*Your instructions*. Search the data below for the word "Einstellungen" and copy each line that holds it.

________________________________________

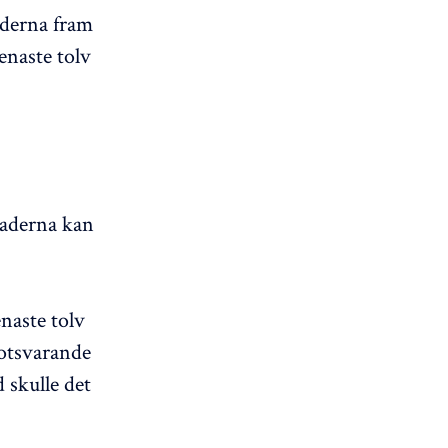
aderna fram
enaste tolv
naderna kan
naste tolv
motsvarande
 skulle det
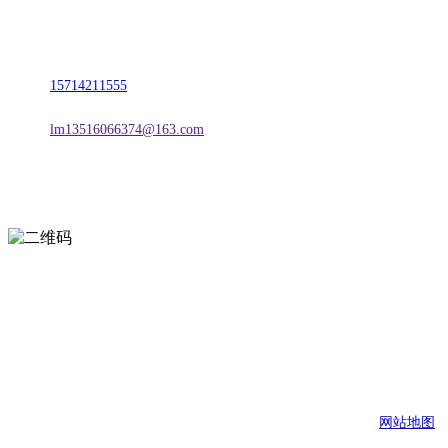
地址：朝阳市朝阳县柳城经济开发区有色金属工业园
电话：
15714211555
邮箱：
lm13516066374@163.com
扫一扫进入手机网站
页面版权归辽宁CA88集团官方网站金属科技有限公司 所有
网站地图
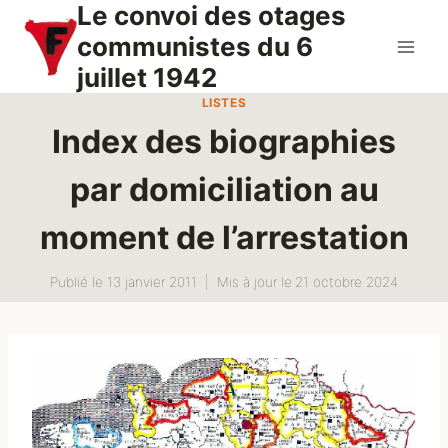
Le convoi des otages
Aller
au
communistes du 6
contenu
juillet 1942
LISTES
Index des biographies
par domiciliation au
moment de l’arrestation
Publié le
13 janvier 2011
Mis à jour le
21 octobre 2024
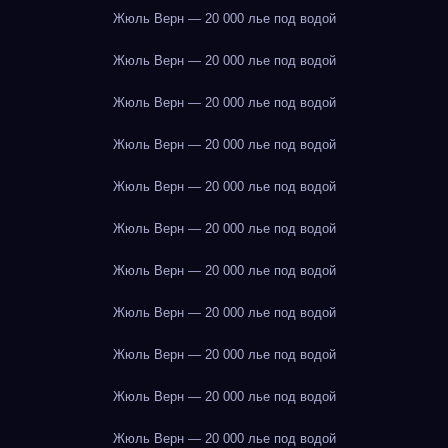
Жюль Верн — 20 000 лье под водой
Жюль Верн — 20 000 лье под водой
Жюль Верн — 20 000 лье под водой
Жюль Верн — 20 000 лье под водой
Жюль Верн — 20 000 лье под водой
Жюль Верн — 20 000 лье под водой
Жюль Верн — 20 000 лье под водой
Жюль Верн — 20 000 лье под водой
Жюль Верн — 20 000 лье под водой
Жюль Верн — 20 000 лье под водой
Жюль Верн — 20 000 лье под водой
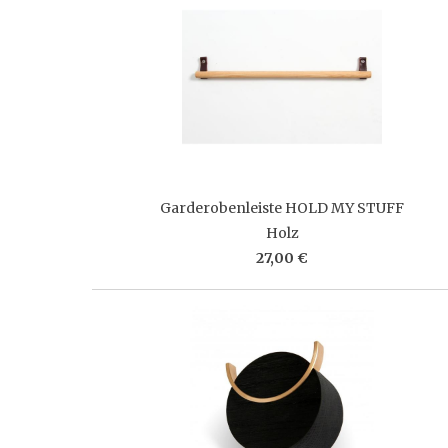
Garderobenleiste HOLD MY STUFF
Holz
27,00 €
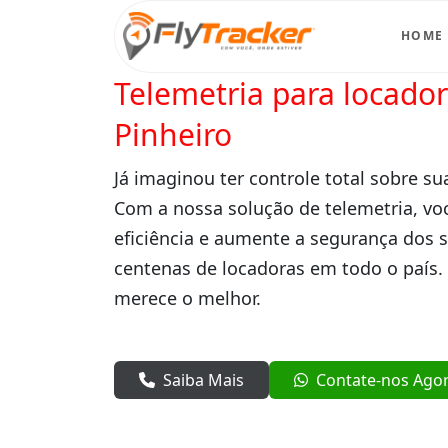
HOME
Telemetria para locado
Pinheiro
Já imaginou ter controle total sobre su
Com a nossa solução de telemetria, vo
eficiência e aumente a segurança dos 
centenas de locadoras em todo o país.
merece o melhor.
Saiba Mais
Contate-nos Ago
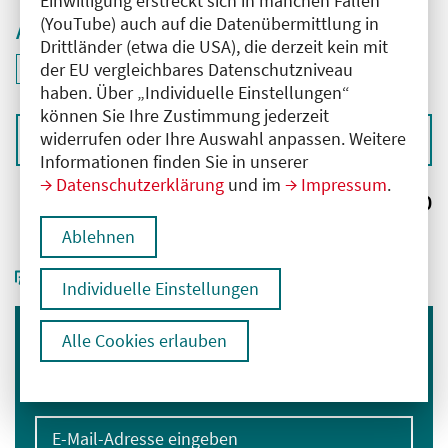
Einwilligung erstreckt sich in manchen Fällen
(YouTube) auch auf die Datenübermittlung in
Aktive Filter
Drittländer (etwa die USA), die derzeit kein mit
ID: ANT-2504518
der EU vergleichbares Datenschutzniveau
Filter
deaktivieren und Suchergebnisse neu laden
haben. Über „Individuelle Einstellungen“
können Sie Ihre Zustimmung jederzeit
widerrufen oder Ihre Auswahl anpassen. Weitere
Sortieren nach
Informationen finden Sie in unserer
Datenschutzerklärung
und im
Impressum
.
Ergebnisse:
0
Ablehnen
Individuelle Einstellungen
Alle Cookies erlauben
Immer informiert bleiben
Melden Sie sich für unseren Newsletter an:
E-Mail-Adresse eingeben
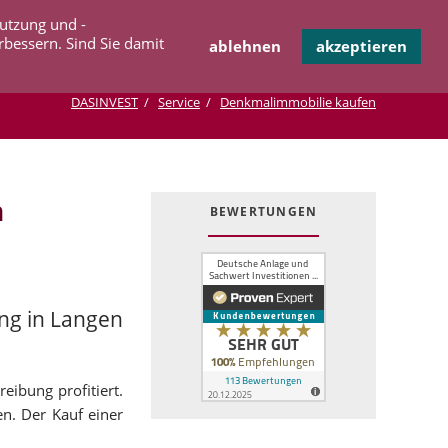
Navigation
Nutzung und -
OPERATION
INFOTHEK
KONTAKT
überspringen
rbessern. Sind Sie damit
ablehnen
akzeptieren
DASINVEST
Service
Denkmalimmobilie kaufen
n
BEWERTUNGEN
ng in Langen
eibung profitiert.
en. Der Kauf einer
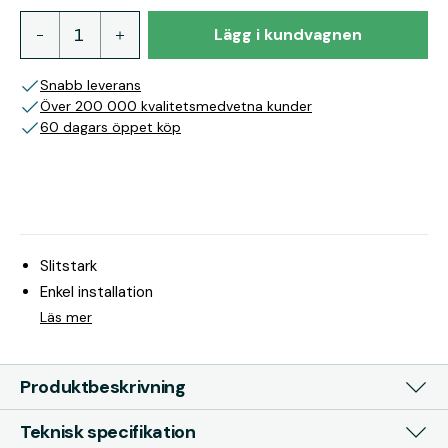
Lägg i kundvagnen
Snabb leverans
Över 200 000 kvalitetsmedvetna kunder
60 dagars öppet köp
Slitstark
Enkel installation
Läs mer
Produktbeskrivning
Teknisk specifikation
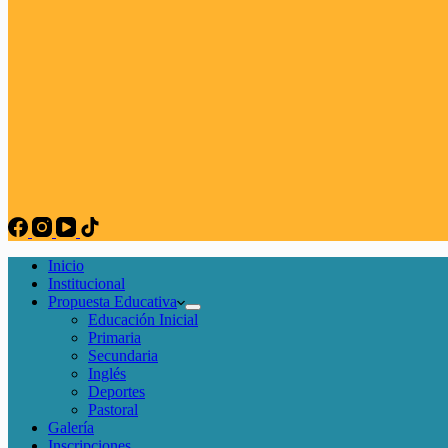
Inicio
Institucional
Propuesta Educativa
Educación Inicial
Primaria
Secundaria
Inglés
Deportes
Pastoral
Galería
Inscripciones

________________________________________

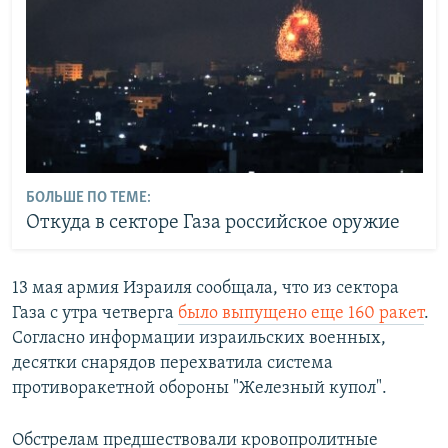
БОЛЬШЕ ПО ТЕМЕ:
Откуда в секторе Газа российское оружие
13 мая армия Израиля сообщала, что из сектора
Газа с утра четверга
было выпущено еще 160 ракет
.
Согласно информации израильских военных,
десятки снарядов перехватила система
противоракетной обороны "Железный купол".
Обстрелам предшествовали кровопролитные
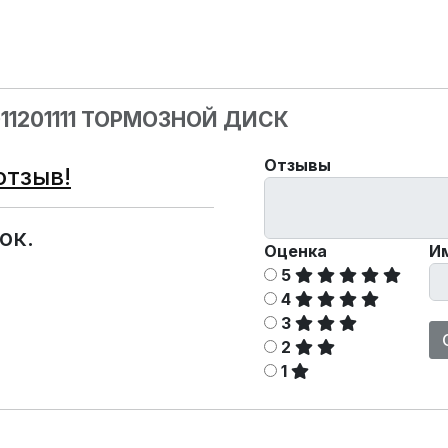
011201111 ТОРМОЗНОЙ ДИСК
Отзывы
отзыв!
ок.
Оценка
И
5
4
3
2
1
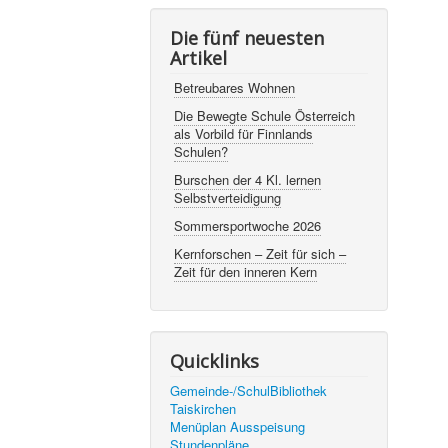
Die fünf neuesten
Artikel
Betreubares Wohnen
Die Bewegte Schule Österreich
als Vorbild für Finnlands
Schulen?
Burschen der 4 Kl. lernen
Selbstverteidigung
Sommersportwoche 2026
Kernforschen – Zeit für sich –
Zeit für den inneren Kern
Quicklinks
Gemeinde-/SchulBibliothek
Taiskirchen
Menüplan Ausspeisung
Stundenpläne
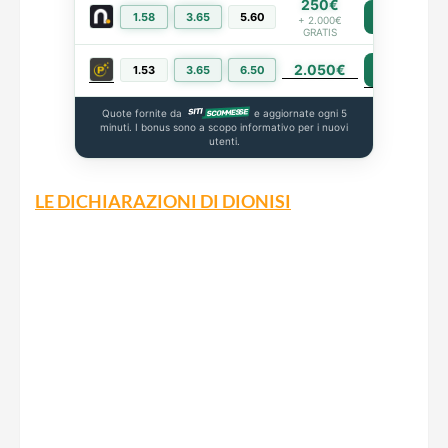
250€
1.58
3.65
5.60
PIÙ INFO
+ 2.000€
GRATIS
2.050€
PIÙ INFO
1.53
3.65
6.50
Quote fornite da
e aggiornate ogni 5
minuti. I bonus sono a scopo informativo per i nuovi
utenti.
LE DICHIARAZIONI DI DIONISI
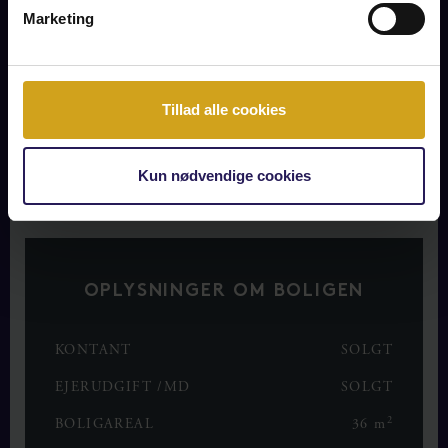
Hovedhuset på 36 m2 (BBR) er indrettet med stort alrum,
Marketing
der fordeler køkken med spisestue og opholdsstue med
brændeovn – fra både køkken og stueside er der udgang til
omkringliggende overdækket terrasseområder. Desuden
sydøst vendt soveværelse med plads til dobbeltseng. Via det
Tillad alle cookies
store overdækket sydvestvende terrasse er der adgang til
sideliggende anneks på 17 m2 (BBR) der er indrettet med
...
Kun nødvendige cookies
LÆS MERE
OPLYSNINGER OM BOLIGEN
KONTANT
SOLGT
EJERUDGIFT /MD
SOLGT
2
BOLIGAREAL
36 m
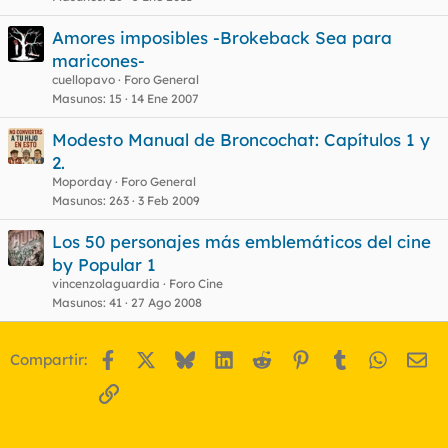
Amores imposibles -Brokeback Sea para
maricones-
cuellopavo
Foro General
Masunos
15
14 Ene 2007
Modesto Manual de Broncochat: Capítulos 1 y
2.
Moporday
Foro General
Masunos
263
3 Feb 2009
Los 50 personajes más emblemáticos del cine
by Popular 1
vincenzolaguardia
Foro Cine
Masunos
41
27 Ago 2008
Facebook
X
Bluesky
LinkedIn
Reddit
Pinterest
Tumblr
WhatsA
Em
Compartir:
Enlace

________________________________________

*Result of this task*.
haben. Über „Individuelle Einstellungen“
Individuelle Einstellungen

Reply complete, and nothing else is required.